Yes that is correct; the bazel-contrib/rules-template provides a github action that automates this process on push of a tag if you're interested in automating this process.

[jrhemstad]

That sounds great. We can definitely do that.

Would you want the whole repo as a tar/zip? Or just the headers (i.e., the output from cmake install)?

[jsharpe]

We just need whatever is needed to consume from a user's perspective as we're not running tests or anything; so yes the output of cmake install would be fine and possibly preferable to keep bandwidth lower. In an ideal world it would also container bazel MODULE.bazel, WORKSPACE and BUILD.bazel files but we can patch those in via the bazel registry if you don't want to maintain those files in this repo, although I know that isaac makes use of bazel so I assume there exists at least some basic bazel build files for the CCCL components somewhere inside NVIDIA?

[jrhemstad]

In an ideal world it would also container bazel MODULE.bazel, WORKSPACE and BUILD.bazel files but we can patch those in via the bazel registry if you don't want to maintain those files in this repo

If you'd be willing to contribute and help maintain these, we'd be certainly willing to accept a PR with whatever additions are needed. None of us on our team have any Bazel experience, but we definitely want to make it easy for Bazel users to use CCCL.

[jsharpe]

Yes, I can likely do that. I'll get it working via the patch route first and then I can look to upstream those patches into this repo.

[leofang]

are the NVIDIA downloads containing binaries for the platforms supported? Just wondering why there are different files for each arch.

Everything in CCCL is header-only, so there aren't any binaries. I'm guessing the team that produces the NVIDIA downloads packages (not us) just automatically creates arch specific files for every package they produce.

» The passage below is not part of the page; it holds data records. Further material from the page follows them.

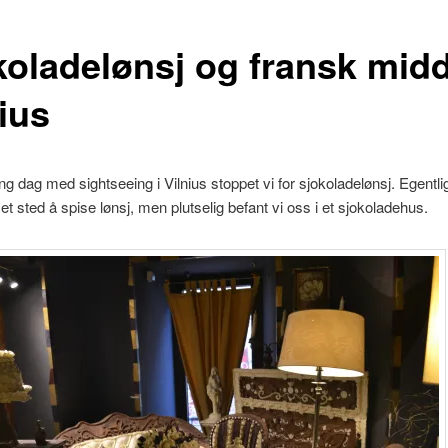
koladelønsj og fransk midd
ius
ng dag med sightseeing i Vilnius stoppet vi for sjokoladelønsj. Egentlig
 et sted å spise lønsj, men plutselig befant vi oss i et sjokoladehus.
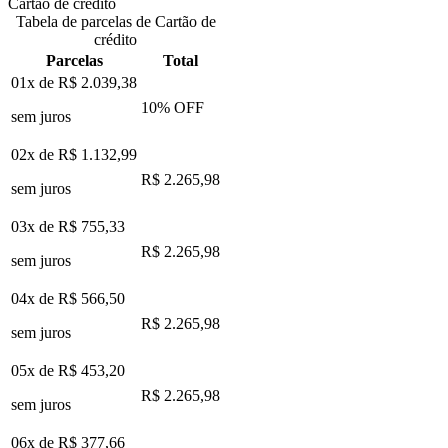
Cartão de crédito
Tabela de parcelas de Cartão de
crédito
Parcelas
Total
01x de
R$ 2.039,38
10
% OFF
sem juros
02x de
R$ 1.132,99
R$ 2.265,98
sem juros
03x de
R$ 755,33
R$ 2.265,98
sem juros
04x de
R$ 566,50
R$ 2.265,98
sem juros
05x de
R$ 453,20
R$ 2.265,98
sem juros
06x de
R$ 377,66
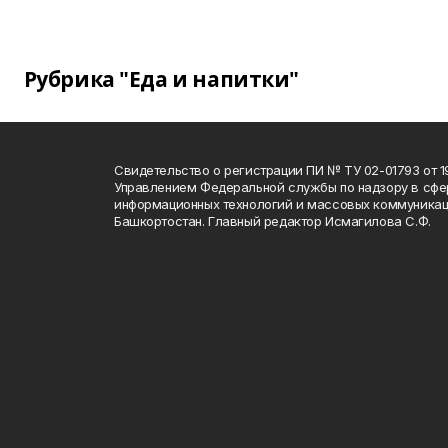
Рубрика "Еда и напитки"
Свидетельство о регистрации ПИ № ТУ 02-01793 от 19
Управлением Федеральной службы по надзору в сфе
информационных технологий и массовых коммуникац
Башкортостан. Главный редактор Исмагилова С.Ф.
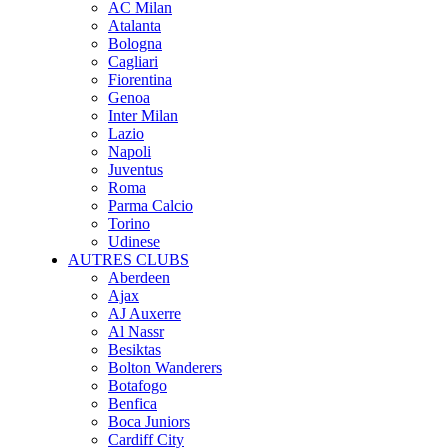
AC Milan
Atalanta
Bologna
Cagliari
Fiorentina
Genoa
Inter Milan
Lazio
Napoli
Juventus
Roma
Parma Calcio
Torino
Udinese
AUTRES CLUBS
Aberdeen
Ajax
AJ Auxerre
Al Nassr
Besiktas
Bolton Wanderers
Botafogo
Benfica
Boca Juniors
Cardiff City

Yes that's right, the internal automation is set up to generate packages for supported archs, but that pipeline has no notion of header-only libraries (CCCL is a unique existence) and can't make exceptions AFAIK.

[leofang]

Yes - see https://blog.bazel.build/2023/02/15/github-archive-checksum.html for bazel's postmortem from when this happened in Jan 2023.

Related: https://github.com/community/community/discussions/46034 (didn't know if anything has changed since the GitHub PM raised this discussion, though, I didn't follow)

[wmaxey]

In an ideal world it would also container bazel MODULE.bazel, WORKSPACE and BUILD.bazel files but we can patch those in via the bazel registry if you don't want to maintain those files in this repo

If you'd be willing to contribute and help maintain these, we'd be certainly willing to accept a PR with whatever additions are needed. None of us on our team have any Bazel experience, but we definitely want to make it easy for Bazel users to use CCCL.

We first need an action to install the headers into a tarball and attach that to a release. Then we can patch various build systems into it. Are there any others? CMake does it for us with our CMake install stuff, so we'd just need to manually copy and maintain bazel. I'd prefer if it was probably... configured by CMake? Would we want to ship the bazel bits with the CTK?

[alliepiper]

We can easily add new install rules to our cmake scripts to add the bazel files to the install tree. Manual copying shouldn't be needed.

[AustinSchuh]

@jsharpe , the timing is perfect here :) I just started using clang 17 with cccl and bazel to do CUDA development targeting a Orin NX. https://github.com/frc971/971-Robot-Code/commit/ae856ca9c0df9d5485db46bbd341322e652c15e4 is the change I had to apply if that helps you with the toolchain changes + build rules.

[alliepiper]

1945 implements release automation that will provide stable zips and tarballs of the CCCL install tree.